Hadfield, a 53-year-old three flight veteran and retired Canadian Air Force colonel, will remain in charge of Expedition 35 through mid-May, when he descends to Earth with crew mates Tom Marshburn, of NASA, and Russian cosmonaut Roman Romanenko.
Hadfield joins the European Space Agency's Frank De Winne, of Belgium as the only non-American and non-Russian to command the six-person orbiting science laboratory.
"It will be fantastic for the whole program, as a community, to have him as the commander," said Ford, Expedition 34 commander, in a brief ceremony on Wednesday marking the transition of supervision to Hadfield. "He's well deserving of the honor."
The formal transition of command awaited the actual departure of the Soyuz TMA-06M.
"The space station is humming with hundreds of experiments. It's a very healthy space ship because of the work you all put in," said Hadfield, the new Expedition 35 skipper. "It's a huge honor and privilege not only for me but also for all the the people at the Canadian Space Agency and my entire country."
Ford, Novitskiy and Tarelkin were joined quickly at their landing site northeast of Arkalyk by helicopter-borne Russian recovery forces with NASA flight surgeons. The three men were helped from their capsule and flown by helicopter to Kostanay following post-landing medical checks. Ford was to board a NASA jet for the Johnson Space Center in Houston, while Novitskiy and Tarelkin were flown to their training center at Star City, Russia.
Ford's crew became the station's most prolific at scientific research and technology demonstrations since U.S. segment assembly drew to a close in mid-2011, carrying out, participating in or monitoring 166 experiments in the U.S. segment and another 30 to 35 in the Russian wing.
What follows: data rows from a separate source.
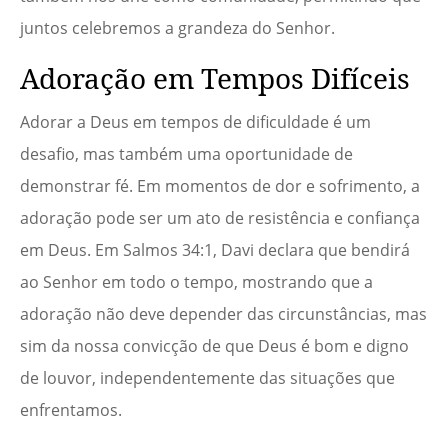
juntos celebremos a grandeza do Senhor.
Adoração em Tempos Difíceis
Adorar a Deus em tempos de dificuldade é um
desafio, mas também uma oportunidade de
demonstrar fé. Em momentos de dor e sofrimento, a
adoração pode ser um ato de resistência e confiança
em Deus. Em Salmos 34:1, Davi declara que bendirá
ao Senhor em todo o tempo, mostrando que a
adoração não deve depender das circunstâncias, mas
sim da nossa convicção de que Deus é bom e digno
de louvor, independentemente das situações que
enfrentamos.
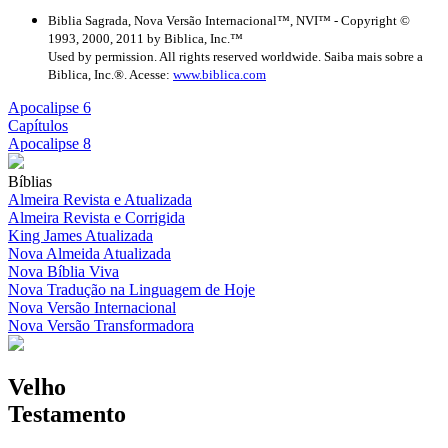
Biblia Sagrada, Nova Versão Internacional™, NVI™ - Copyright ©
1993, 2000, 2011 by Biblica, Inc.™
Used by permission. All rights reserved worldwide. Saiba mais sobre a
Biblica, Inc.®. Acesse:
www.biblica.com
Apocalipse 6
Capítulos
Apocalipse 8
Bíblias
Almeira Revista e Atualizada
Almeira Revista e Corrigida
King James Atualizada
Nova Almeida Atualizada
Nova Bíblia Viva
Nova Tradução na Linguagem de Hoje
Nova Versão Internacional
Nova Versão Transformadora
Velho
Testamento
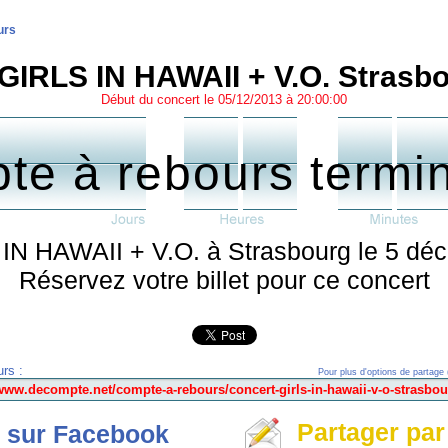
urs
GIRLS IN HAWAII + V.O. Strasb
Début du concert le 05/12/2013 à 20:00:00
te à rebours termi
IN HAWAII + V.O. à Strasbourg le 5 dé
Réservez votre billet pour ce concert
rs :
Pour plus d'options de partage 
Partager par
 sur Facebook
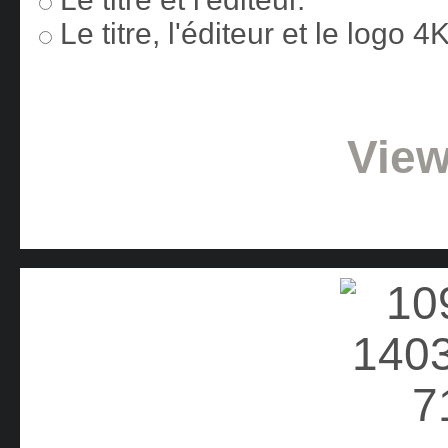
Le titre, l'éditeur et le logo 
View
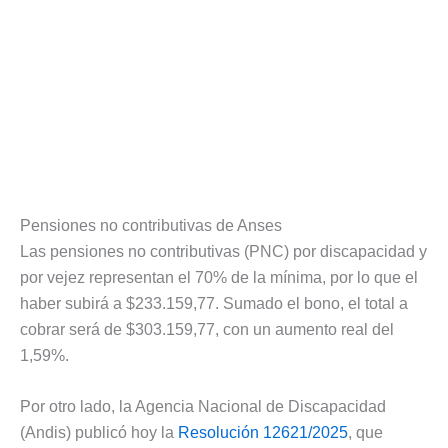
Pensiones no contributivas de Anses
Las pensiones no contributivas (PNC) por discapacidad y
por vejez representan el 70% de la mínima, por lo que el
haber subirá a $233.159,77. Sumado el bono, el total a
cobrar será de $303.159,77, con un aumento real del
1,59%.
Por otro lado, la Agencia Nacional de Discapacidad
(Andis) publicó hoy la
Resolución 12621/2025
, que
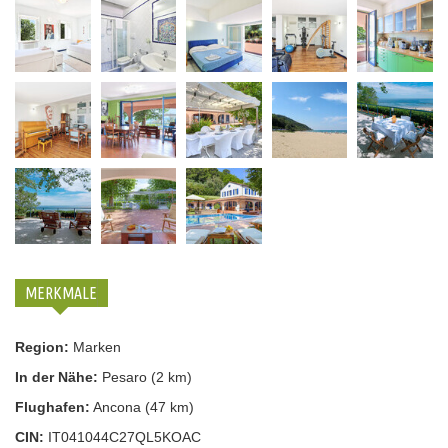
MERKMALE
Region:
Marken
In der Nähe:
Pesaro (2 km)
Flughafen:
Ancona (47 km)
CIN:
IT041044C27QL5KOAC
The astronauts pushed the average of 30 to 35 hours per week of science activity to records of 63, 68 and 71 hours as their mission came to an end.
"This shows how the station program is maturing," said NASA's Chris Edelin, who served as lead flight director for Expedition 34.
"We have gone from a focus on assembly and operation to utilization. We are learning how to more effectively and efficiently operate the station system to free up more time for research."
Hadfield, Marshburn and Romanenko are scheduled to be joined on March 28 by NASA astronaut Chris Cassidy and cosmonauts Pavel Vinogradov and Alexander Misurkin. Their Soyuz TMA-08M spacecraft will be the first crewed vessel to attempt a same day launch and docking with the space station. Docking is scheduled for 10:31 p.m., EDT, or six hours and four orbits after lifting off from the Baikonur Cosmodrome. The journey typically spans two days and 34 orbits.
Meanwhile, Hadfield and Marshburn will handle the dispatching of the unpiloted SpaceX Dragon cargo re-supply craft that Ford and Marshburn berthed on March 3. The Dragon departure and Pacific Ocean recovery are set for March 25.